If it wasn't for disappointment
I wouldn't have any appointment

Grimey Drawer

Anonymous Robot posted:

The Ballad of Buster Scruggs is a weird picture. I’ve never seen Ladykillers, so it’s peculiar to see a Coen Bros joint that isn’t polished to a shine, but it’s clear that it’s a project they really wanted to make and just couldn’t quite nail. I’m a mark for both westerns and anthology films, though, so I’m dead center in the target demographic. Overall, it doesn’t feel cohesive, which is a bit of a weird criticism to levy at an anthology film, but the tonal and stylistic differences are dramatic and don’t work together to evoke an overarching mood or statement as a whole work.

It feels like a mark of a lack of confidence that the movie opens with the titular sequence. The Ballad of Buster Scruggs would be better served in the middle of the film. Starting out, it creates an expectation of a fantastical quality that isn’t found anywhere else in the movie. In the middle, this would’ve been a refreshing surprise, especially following the dreary sequence about the dramatic orator, but in the start it’s a little odd.

That sequence about the orator is the real low point of the film. Morose, cruel, and ableist, it’s got a streak of nihilism that other Coen Brothers films manage to make entertaining with an artful touch of absurd humor that never appears here.
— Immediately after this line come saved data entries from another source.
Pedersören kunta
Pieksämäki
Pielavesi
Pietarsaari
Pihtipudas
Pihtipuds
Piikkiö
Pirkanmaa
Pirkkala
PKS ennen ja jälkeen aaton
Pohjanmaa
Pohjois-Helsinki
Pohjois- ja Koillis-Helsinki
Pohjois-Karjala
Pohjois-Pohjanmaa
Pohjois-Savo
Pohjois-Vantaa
By contrast, the sequence about the prospector hews really close to a similar pitfall, before soaring out of it when the protagonist brutally reverses the fortune of his predator. It’s still scary and has a mean streak, but the highlight of the scene is a very authentic, humorous performance by Waits as he winds down from having overcome his would-be killer.

The picture is, on the whole, a work of absurdist existentialism that’s well situated in the Coen Bros’ oeuvre. Unexpected turns of fortune and a sense of cosmic meaninglessness pervade the work, and in that sense, I guess that not having any of that is a surprise in itself, in the case of the orator sequence- it just isn’t very entertaining.


Overall, it’s definitely worth a watch, even if the parts are better than their sum product.

I made a joke to my friend about how the anthology was sequenced to follow the Coen's career, and I was surprised that it wasn't far off the mark.

The Ballad of Buster Scruggs is highly energetic and comedic despite it's dark premise, similar to Raising Arizona and Fargo.

Near Algodones is a detached story with heavy poetic irony, similar to Miller's Crossing

Meal Ticket is even more detached and abstract, like Barton Fink (though not as obtuse)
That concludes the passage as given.